En multipliant les entrevues dans les médias français, il sent que le livre a relancé une conversation « qui était un peu morte ». D’autant qu’il a devancé de seulement deux semaines la publication d’un livre sur le même sujet écrit par le footballeur Ouissem Belgacem.

« Nous sommes des athlètes qui ont vécu des souffrances à la fois différentes et similaires. Je trouve ça cool d’entendre les voix d’autres sportifs et de faire partie de cette discussion. C’est devenu un sujet d’actualité grâce à moi, Ouissem et d’autres personnalités sportives. »

Vague d’amour

Suivi par plus de 110 000 personnes sur Instagram, Cizeron a reçu une déferlante de messages depuis la sortie de son récit biographique. « Ce qui me touche le plus, ce sont les gens qui me racontent comment le livre a eu un impact sur leur vie. Un lecteur m’a dit qu’il avait réussi à se mettre dans la peau de son père, en lisant ce que j’avais vécu avec le mien. Du coup, il a décidé d’en parler avec son père, et ça s’est très bien passé. »

En effet, le patineur raconte dans son livre combien certaines paroles homophobes lancées à la dérobée par son père avaient été blessantes. Il précise ensuite que ce dernier s’en est profondément voulu, mais certains médias ont mis l’accent là-dessus. « Même si j’écris dans le livre tout le respect et l’amour que j’ai pour mes parents, quelques journalistes ont grossi le trait pour attirer l’attention, ce qui a blessé mon père. C’est délicat pour mes parents. Ils n’ont pas l’habitude d’être dans l’œil médiatique. »

Cela dit, la majorité des lecteurs ont d’abord lu une histoire de résilience et d’acceptation.

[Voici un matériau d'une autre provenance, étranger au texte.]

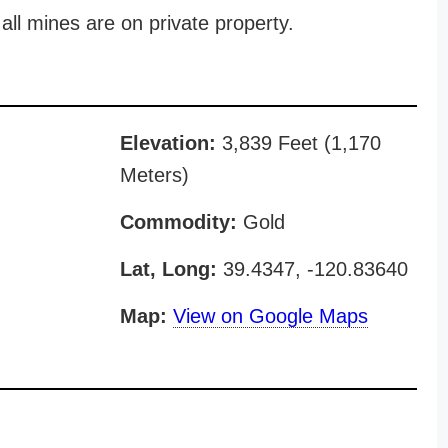
all mines are on private property.
Elevation:
3,839 Feet (1,170
Meters)
Commodity:
Gold
Lat, Long:
39.4347, -120.83640
Map:
View on Google Maps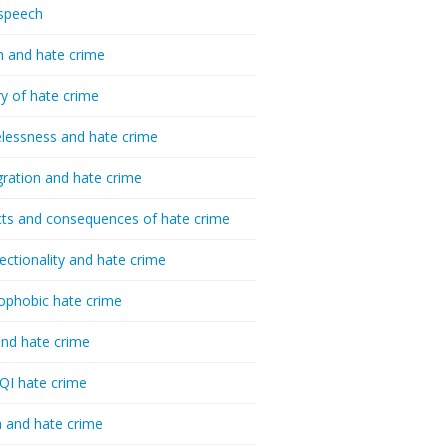
speech
h and hate crime
ry of hate crime
essness and hate crime
ration and hate crime
ts and consequences of hate crime
sectionality and hate crime
ophobic hate crime
nd hate crime
I hate crime
 and hate crime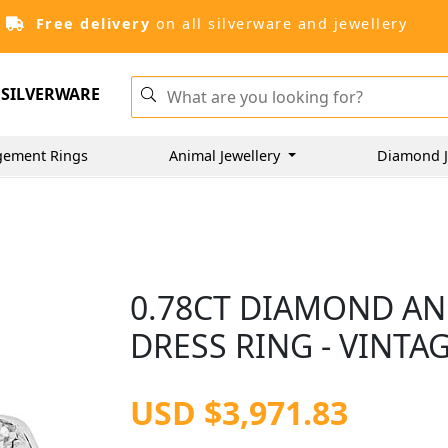
Free delivery
on all silverware and jewellery
SILVERWARE
gement Rings
Animal Jewellery
Diamond J
0.78CT DIAMOND AN
DRESS RING - VINTAG
USD $3,971.83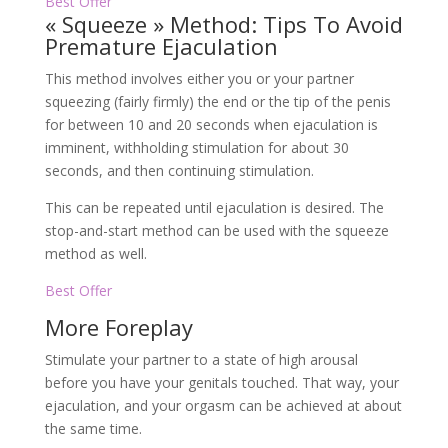
Best Offer
« Squeeze » Method: Tips To Avoid
Premature Ejaculation
This method involves either you or your partner
squeezing (fairly firmly) the end or the tip of the penis
for between 10 and 20 seconds when ejaculation is
imminent, withholding stimulation for about 30
seconds, and then continuing stimulation.
This can be repeated until ejaculation is desired. The
stop-and-start method can be used with the squeeze
method as well.
Best Offer
More Foreplay
Stimulate your partner to a state of high arousal
before you have your genitals touched. That way, your
ejaculation, and your orgasm can be achieved at about
the same time.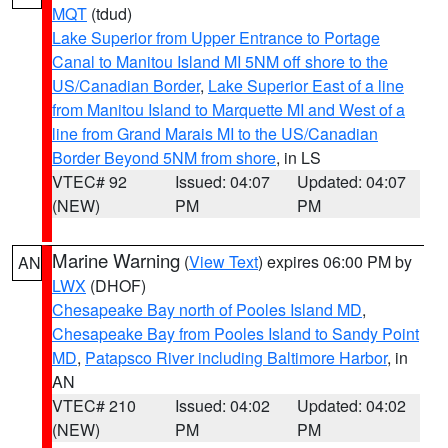
MQT
(tdud)
Lake Superior from Upper Entrance to Portage
Canal to Manitou Island MI 5NM off shore to the
US/Canadian Border
,
Lake Superior East of a line
from Manitou Island to Marquette MI and West of a
line from Grand Marais MI to the US/Canadian
Border Beyond 5NM from shore
, in LS
VTEC# 92
Issued: 04:07
Updated: 04:07
(NEW)
PM
PM
Marine Warning
(
View Text
) expires 06:00 PM by
AN
LWX
(DHOF)
Chesapeake Bay north of Pooles Island MD
,
Chesapeake Bay from Pooles Island to Sandy Point
MD
,
Patapsco River including Baltimore Harbor
, in
AN
VTEC# 210
Issued: 04:02
Updated: 04:02
(NEW)
PM
PM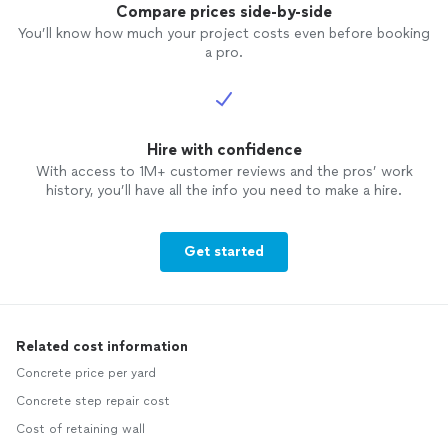
Compare prices side-by-side
You’ll know how much your project costs even before booking
a pro.
Hire with confidence
With access to 1M+ customer reviews and the pros’ work
history, you’ll have all the info you need to make a hire.
Get started
Related cost information
Concrete price per yard
Concrete step repair cost
Cost of retaining wall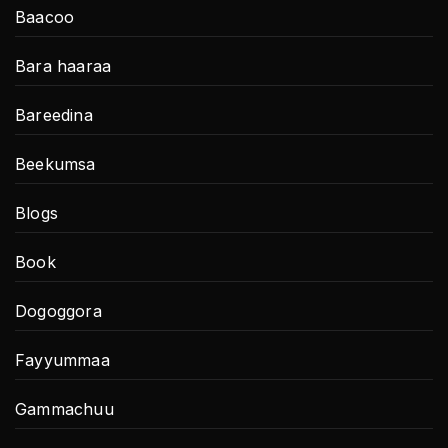
Baacoo
Bara haaraa
Bareedina
Beekumsa
Blogs
Book
Dogoggora
Fayyummaa
Gammachuu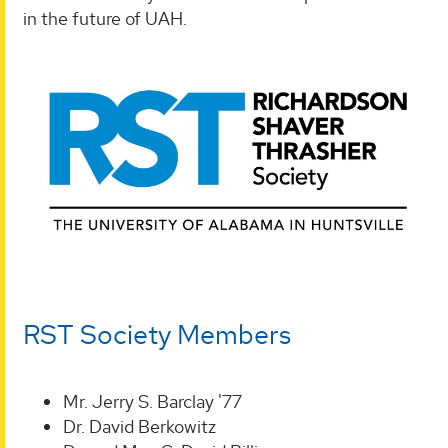
in the future of UAH.
RST Society Members
Mr. Jerry S. Barclay '77
Dr. David Berkowitz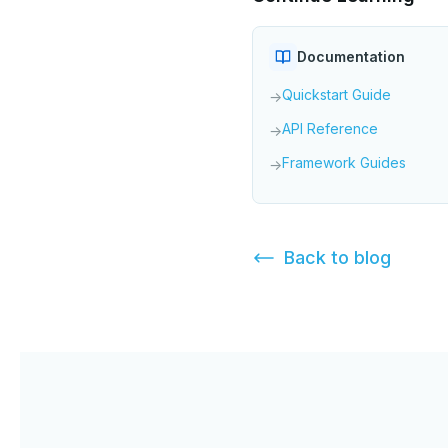
Documentation
Quickstart Guide
→
API Reference
→
Framework Guides
→
Back to
blog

Bien peu de gens ont dit :
“Mon Dieu, quels parents horribles !” Ils apparaissent plutôt comme des parents aimants. C’est un livre qui appelle à la compassion.

Guillaume Cizeron

Un ouvrage qui expose aussi dans le menu détail les violences physiques, verbales et psychologiques qu’a vécues le patineur artistique, en raison de son sport, de son côté féminin et de son orientation sexuelle. Une réalité qui appartient au passé. Ou presque. « Des journalistes russes ont déjà dit que dans notre couple, ils ne savaient pas qui était l’homme et qui était la femme, ce que j’ai pris comme un compliment. »

Si son quotidien est désormais dénué d’homophobie, il est conscient que ce n’est pas la réalité de tous. « Quand je vois des proches qui se font tabasser au Québec, ça me met en colère ! C’est fou qu’il y ait encore ce genre de choses. J’espère ne plus jamais vivre ça. »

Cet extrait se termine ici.